BRIEF DESCRIPTION OF THE PREFERRED EMBODIMENTS
The invention will be described with reference to the accompanying
drawings.
A continuous dispersing apparatus of the invention has a vessel 10 and a
rotating shaft 15 that passes through the vessel 10 via at least one end
surface of the vessel 10. While a cylindrical-shaped vessel 10 is shown in
the drawings, the section of the vessel may be rectangular, hexagonal,
octagonal, or conical. While the capacity of the vessel depends on the
size of pulverizing media 20, a capacity of 0.5 liters or more may be
practically usable.
Stirring vanes 16 formed by a plurality of coaxially mounted pins are
mounted on the rotating shaft 15. While the pin may be circular in
section, it may also take other sectional forms such as rectangular,
hexagonal, or octagonal. The stirring vane 16 may be formed of a pair of
pins mounted in symmetrical form, or four to eight pins may be mounted
coaxially in symmetrical form. The stirring vane 16 may also be a flat
disc or conical disc having holes such as to allow the pulverizing media
20 to pass therethrough. The distance between the top of the stirring vane
16 and the inner surface of the vessel 10 is preferably at least three
times larger than the diameter of the pulverizing media. The inside of the
rotating shaft 15 is a cooling water path 15a so that cooling water can
circulate therethrough. The rotating shaft is rotated by a rotational
power source (not shown) at a peripheral speed of 8 to 12 m/sec. The
outside of the vessel 10 is a cooling water flow path 17.

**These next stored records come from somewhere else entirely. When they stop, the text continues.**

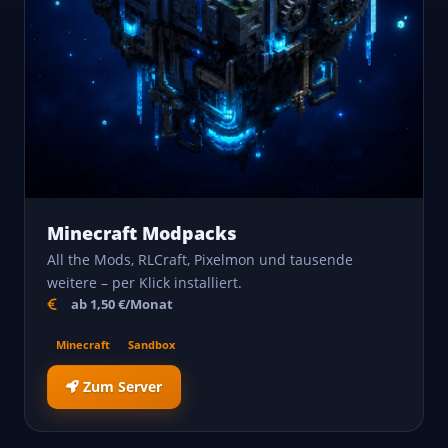
Minecraft Modpacks
All the Mods, RLCraft, Pixelmon und tausende
weitere – per Klick installiert.
ab 1,50 €/Monat
Minecraft
Sandbox
Zum Server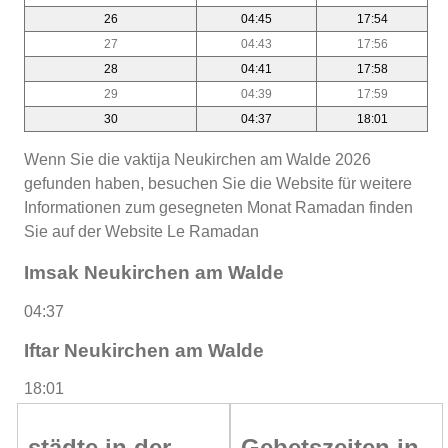
26
04:45
17:54
27
04:43
17:56
28
04:41
17:58
29
04:39
17:59
30
04:37
18:01
Wenn Sie die vaktija Neukirchen am Walde 2026
gefunden haben, besuchen Sie die Website für weitere
Informationen zum gesegneten Monat Ramadan finden
Sie auf der Website Le Ramadan
Imsak Neukirchen am Walde
04:37
Iftar Neukirchen am Walde
18:01
städte in der
Gebetszeiten in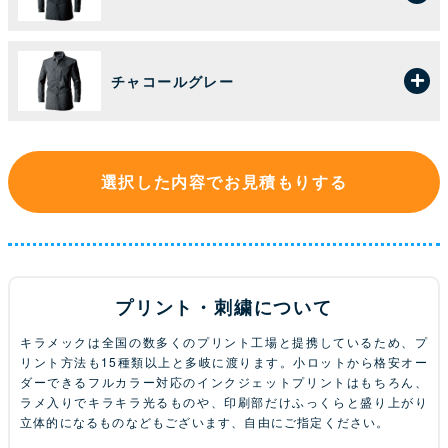
チャコールグレー
選択した内容でお見積もりする
プリント・刺繍について
キラメックは全国の数多くのプリント工場と提携しているため、プ
リント方法も15種類以上と多岐に渡ります。小ロットから格安オー
ダーできるフルカラー対応のインクジェットプリントはもちろん、
ラメ入りでキラキラ光るものや、印刷部だけふっくらと盛り上がり
立体的になるものなどもございます、自由にご指定ください。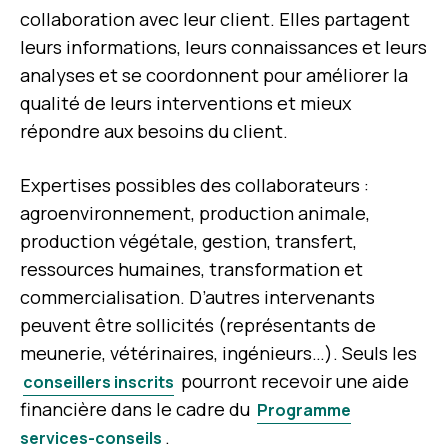
collaboration avec leur client. Elles partagent
leurs informations, leurs connaissances et leurs
analyses et se coordonnent pour améliorer la
qualité de leurs interventions et mieux
répondre aux besoins du client.
Expertises possibles des collaborateurs :
agroenvironnement, production animale,
production végétale, gestion, transfert,
ressources humaines, transformation et
commercialisation. D’autres intervenants
peuvent être sollicités (représentants de
meunerie, vétérinaires, ingénieurs…). Seuls les
pourront recevoir une aide
conseillers inscrits
financière dans le cadre du
Programme
.
services-conseils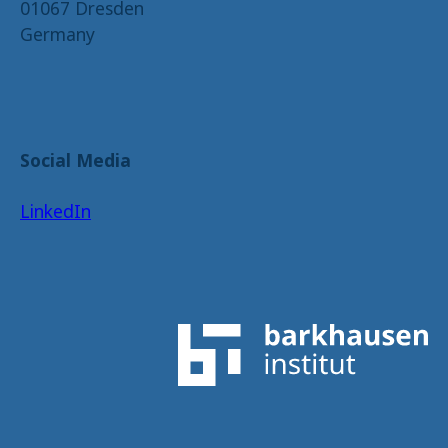
01067 Dresden
Germany
Social Media
LinkedIn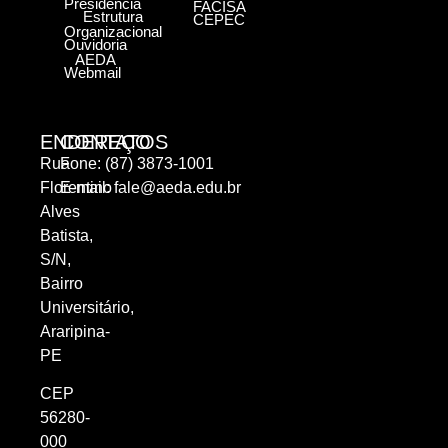
Presidência
FACISA
Estrutura
CEPEC
Organizacional
Ouvidoria
AEDA
Webmail
ENDEREÇO
CONTATOS
Rua
Fone: (87) 3873-1001
Florentino
E-mail:
fale@aeda.edu.br
Alves
Batista,
S/N,
Bairro
Universitário,
Araripina-
PE
CEP
56280-
000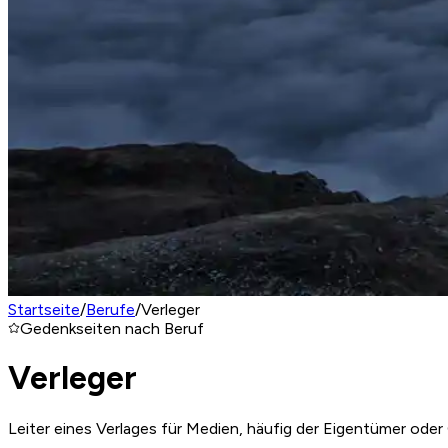
Startseite
/
Berufe
/
Verleger
Gedenkseiten nach Beruf
Verleger
Leiter eines Verlages für Medien, häufig der Eigentümer ode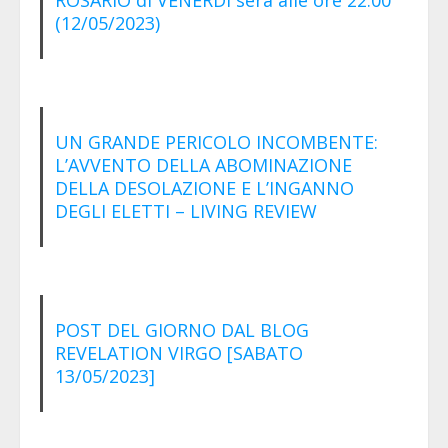
(12/05/2023)
UN GRANDE PERICOLO INCOMBENTE:
L’AVVENTO DELLA ABOMINAZIONE
DELLA DESOLAZIONE E L’INGANNO
DEGLI ELETTI – LIVING REVIEW
POST DEL GIORNO DAL BLOG
REVELATION VIRGO [SABATO
13/05/2023]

The pulverizing media 20 are made of spherical, or amorphous steel,
ceramic, stone, or the like. For example, a spherical medium may have an
average grain size of 0.3 to 3 mm. The rate of loading of the pulverizing
media 20 is from 70 to 95%, or preferably from 85 to 90%.
A partition 13 includes a rotating disc 13a mounted on the rotating shaft
15, and a ring-shaped plate 13b fixed to the vessel 10. A slit-shaped gap
14 is formed between the disc 13a and the plate 13b. The width of the slit
does not allow the pulverizing media 20 to pass therethrough, but allows
dispersed materials to pass therethrough. If the average size of a
spherical pulverizing medium 20 is 1.5 mm, the width of the slit is set to
about 0.3 to 0.4 mm.
The vessel 10 is divided into a first chamber 10a and a second chamber 10b
by the partition 13. While two chambers are formed by the partition 13 as
shown in FIG. 1, the number of chambers may be larger than two. It is
preferable to arrange two to six stirring vanes along the length of the
rotating shaft 15 in each chamber.
The gap 14 is preferably formed close to the inner wall of the vessel 10.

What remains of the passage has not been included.